History is written by the victors, and in this case, the narrative of Betty and Candy has been determined by the woman who survived their deadly encounter. The press covered Candy favorably before she eventually faded from public view. In a wire story written after her acquittal, Candy told the reporter, as she had champagne and cake at a “small victory party” at her home, that she had received constant support from friends and family during and after the trial. (She also quipped to the reporter that she “wasn’t dangerous” after opening the door with a knife in her hand.)

This instinct to center Candy in the story rather than Betty or Betty’s family has continued in Candy. Before I watched the show, I read the Texas Monthly series but was surprised to find there was little other publicly available information. The murder hadn’t been covered by true crime blogs or dissected on Websleuths; there was no “Candy” podcast. In order to find any coverage of the murder and trial, I had to go into newspaper archives and read old reports from 1980. With its release, amateur sleuths are likely to comb through old news articles just like I did, speculating whether Candy got away with murder or if Betty really did charge at her with an ax. A new audience will learn the name Betty Gore in a negative light.

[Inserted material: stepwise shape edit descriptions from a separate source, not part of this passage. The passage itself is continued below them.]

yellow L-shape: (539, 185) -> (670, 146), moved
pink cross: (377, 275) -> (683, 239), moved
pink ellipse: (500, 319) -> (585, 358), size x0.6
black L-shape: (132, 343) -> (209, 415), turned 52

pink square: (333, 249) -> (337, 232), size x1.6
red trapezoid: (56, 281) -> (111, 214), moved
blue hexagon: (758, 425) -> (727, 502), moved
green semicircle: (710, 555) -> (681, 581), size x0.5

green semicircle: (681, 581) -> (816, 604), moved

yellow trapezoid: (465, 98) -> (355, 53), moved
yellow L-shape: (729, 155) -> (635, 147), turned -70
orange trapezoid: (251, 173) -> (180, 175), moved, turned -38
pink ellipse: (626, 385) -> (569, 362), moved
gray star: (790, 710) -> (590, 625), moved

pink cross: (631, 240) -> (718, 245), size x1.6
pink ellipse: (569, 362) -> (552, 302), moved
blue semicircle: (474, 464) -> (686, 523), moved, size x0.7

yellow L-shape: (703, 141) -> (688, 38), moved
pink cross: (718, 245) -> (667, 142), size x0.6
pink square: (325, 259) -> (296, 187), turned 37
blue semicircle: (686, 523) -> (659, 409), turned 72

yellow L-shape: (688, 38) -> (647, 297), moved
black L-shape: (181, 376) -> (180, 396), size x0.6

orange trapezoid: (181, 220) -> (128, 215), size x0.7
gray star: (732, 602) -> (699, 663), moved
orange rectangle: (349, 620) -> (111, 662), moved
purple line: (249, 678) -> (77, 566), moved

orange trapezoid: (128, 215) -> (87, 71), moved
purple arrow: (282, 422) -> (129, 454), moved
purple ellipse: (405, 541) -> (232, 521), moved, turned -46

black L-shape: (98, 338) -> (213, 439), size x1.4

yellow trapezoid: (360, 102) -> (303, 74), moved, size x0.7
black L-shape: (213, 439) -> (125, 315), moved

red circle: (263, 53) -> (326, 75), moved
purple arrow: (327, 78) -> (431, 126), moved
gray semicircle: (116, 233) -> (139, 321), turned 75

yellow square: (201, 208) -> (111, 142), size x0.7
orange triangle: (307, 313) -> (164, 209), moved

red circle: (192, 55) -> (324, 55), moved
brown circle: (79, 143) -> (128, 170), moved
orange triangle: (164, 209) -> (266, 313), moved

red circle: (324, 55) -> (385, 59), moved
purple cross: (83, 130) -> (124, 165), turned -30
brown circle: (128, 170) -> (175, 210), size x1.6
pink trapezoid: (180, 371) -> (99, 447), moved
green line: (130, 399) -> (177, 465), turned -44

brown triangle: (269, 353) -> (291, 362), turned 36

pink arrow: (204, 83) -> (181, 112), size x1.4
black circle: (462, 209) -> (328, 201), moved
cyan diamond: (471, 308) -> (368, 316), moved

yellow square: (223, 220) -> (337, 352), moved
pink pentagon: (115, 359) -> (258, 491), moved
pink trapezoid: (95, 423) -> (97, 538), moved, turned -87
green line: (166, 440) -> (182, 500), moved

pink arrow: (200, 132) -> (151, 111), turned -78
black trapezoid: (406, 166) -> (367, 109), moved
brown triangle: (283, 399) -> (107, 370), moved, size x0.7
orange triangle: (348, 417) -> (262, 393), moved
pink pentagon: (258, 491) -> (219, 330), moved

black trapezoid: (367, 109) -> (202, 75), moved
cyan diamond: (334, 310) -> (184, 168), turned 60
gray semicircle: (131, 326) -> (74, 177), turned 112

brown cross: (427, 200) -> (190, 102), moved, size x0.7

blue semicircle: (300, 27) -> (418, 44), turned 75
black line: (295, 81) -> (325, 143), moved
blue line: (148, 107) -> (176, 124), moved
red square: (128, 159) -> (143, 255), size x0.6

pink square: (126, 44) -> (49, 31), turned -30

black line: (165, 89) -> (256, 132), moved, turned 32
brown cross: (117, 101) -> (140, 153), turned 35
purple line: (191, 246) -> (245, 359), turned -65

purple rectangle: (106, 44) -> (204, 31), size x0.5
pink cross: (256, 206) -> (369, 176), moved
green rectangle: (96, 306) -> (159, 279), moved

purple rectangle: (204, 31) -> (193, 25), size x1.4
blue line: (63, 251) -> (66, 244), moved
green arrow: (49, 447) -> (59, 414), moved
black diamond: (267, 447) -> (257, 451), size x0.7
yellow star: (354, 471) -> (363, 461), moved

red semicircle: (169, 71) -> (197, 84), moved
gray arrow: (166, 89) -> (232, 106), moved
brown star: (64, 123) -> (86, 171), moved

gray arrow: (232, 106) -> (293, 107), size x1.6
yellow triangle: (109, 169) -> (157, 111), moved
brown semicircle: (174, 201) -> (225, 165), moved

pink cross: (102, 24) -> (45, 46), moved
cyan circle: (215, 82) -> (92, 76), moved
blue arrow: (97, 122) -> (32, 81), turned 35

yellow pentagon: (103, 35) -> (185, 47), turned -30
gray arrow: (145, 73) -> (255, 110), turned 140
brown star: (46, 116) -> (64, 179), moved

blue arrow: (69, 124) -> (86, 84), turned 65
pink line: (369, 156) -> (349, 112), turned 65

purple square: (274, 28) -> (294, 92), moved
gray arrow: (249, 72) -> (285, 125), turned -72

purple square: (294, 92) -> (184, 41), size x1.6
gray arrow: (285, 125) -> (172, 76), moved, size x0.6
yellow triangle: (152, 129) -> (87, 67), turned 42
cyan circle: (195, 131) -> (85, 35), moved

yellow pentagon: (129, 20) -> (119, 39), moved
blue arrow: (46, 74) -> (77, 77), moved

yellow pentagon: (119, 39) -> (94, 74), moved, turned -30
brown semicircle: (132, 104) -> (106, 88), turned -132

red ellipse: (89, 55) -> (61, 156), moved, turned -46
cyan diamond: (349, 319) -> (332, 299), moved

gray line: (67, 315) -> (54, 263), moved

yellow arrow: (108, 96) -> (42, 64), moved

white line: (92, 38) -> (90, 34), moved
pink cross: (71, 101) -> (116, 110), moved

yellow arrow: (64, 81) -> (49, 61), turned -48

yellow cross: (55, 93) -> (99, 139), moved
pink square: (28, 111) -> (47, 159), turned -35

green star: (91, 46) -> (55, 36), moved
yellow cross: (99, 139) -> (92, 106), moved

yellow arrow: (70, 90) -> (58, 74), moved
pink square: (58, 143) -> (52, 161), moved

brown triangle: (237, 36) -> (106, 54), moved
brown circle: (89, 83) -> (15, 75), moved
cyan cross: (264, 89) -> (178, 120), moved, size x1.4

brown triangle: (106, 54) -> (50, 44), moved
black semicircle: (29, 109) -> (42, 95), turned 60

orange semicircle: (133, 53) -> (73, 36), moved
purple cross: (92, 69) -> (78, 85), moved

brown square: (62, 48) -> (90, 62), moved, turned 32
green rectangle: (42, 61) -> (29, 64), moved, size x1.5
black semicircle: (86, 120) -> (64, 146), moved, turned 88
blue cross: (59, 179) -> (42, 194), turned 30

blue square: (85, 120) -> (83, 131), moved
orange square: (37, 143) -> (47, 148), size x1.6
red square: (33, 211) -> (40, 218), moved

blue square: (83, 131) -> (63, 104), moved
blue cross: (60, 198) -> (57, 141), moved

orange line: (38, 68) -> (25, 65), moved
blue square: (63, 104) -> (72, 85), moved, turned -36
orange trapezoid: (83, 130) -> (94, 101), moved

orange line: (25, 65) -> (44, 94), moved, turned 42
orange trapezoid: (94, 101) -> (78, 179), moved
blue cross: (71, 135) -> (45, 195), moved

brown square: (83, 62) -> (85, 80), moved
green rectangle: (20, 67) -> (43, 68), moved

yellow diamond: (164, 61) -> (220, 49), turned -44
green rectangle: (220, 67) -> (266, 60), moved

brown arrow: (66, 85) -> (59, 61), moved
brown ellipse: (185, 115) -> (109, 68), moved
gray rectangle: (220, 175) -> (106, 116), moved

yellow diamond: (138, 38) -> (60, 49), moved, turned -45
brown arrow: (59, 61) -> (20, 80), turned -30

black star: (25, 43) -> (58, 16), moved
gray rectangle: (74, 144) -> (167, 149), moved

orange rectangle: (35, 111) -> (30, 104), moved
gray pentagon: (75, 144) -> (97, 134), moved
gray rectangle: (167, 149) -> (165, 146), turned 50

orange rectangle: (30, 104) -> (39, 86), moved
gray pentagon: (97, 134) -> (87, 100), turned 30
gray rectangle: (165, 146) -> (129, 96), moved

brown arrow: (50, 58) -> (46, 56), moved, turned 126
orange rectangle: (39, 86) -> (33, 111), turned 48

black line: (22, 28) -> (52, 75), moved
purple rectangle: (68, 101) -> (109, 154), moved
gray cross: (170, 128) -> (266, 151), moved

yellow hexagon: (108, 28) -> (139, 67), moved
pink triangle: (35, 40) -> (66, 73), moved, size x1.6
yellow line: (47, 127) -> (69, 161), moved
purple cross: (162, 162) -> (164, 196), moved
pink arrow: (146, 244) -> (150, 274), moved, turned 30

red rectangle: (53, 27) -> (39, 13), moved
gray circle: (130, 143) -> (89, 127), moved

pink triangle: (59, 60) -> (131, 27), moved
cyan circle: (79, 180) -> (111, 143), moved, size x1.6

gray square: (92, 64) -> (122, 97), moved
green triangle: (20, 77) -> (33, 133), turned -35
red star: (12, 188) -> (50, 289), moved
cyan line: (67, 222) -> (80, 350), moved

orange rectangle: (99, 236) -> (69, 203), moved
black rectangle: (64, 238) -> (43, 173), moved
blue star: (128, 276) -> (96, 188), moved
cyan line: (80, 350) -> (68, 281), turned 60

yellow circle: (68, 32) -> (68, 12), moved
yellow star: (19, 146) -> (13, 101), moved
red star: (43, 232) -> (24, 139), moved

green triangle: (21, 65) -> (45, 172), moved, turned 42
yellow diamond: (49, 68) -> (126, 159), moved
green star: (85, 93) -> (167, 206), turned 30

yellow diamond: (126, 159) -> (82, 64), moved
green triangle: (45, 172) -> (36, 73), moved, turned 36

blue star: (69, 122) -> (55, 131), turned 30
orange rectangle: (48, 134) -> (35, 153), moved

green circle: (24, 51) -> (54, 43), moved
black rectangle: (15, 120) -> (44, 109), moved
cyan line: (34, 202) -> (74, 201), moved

As I watched the show, I couldn’t stop wondering who it was for. No one is asking the courts to relitigate or reopen the case; Candy is alive but can’t be retried for the same crime. There’s no mystery to solve here, no body or suspect to find. I couldn’t track Candy down, but I can’t imagine she is too thrilled about the publicity. The Gore family member told me that both of Betty’s grown children have gone on to become happy and successful, and have declined numerous requests over the years to participate in true crime shows interested in featuring their mother’s case. The family is displeased that this is all being dredged up, and their family trauma will be in the spotlight anew.

“It's one thing for shows like Dateline to do stories with family participation and input, but this goes too far,” they said.

So why bring the crime back into the public eye now? The answer is rather simple. The show is for us: the viewers who feed the massive true crime industrial complex, demanding juicier and more shocking cases for our consumption. If the story is good, it doesn’t matter that Betty’s children will now have to relive their childhood tragedy when they have only ever sought privacy. It doesn’t matter if Betty was really as unpleasant as the show makes her seem, if Candy was as innocent as it makes her seem, or what really happened that day; what matters is that we will watch.

At the end of Candy, Candy testifies about her final encounter with Betty. In the back of the courtroom, Betty appears. She glowers beneath her pageboy haircut, silently judging Candy’s version of events. What is she thinking? That Candy is wrong? Or that she wished she had killed Candy instead?

We’ll never know because Betty never explains. As the jury announces they have found Candy not guilty, Betty just looks distraught, then fades away. She never gets to tell us her side of the story. ●

Correction: Texas Monthly is not affiliated with the Hulu series. A previous version of this article misstated their involvement.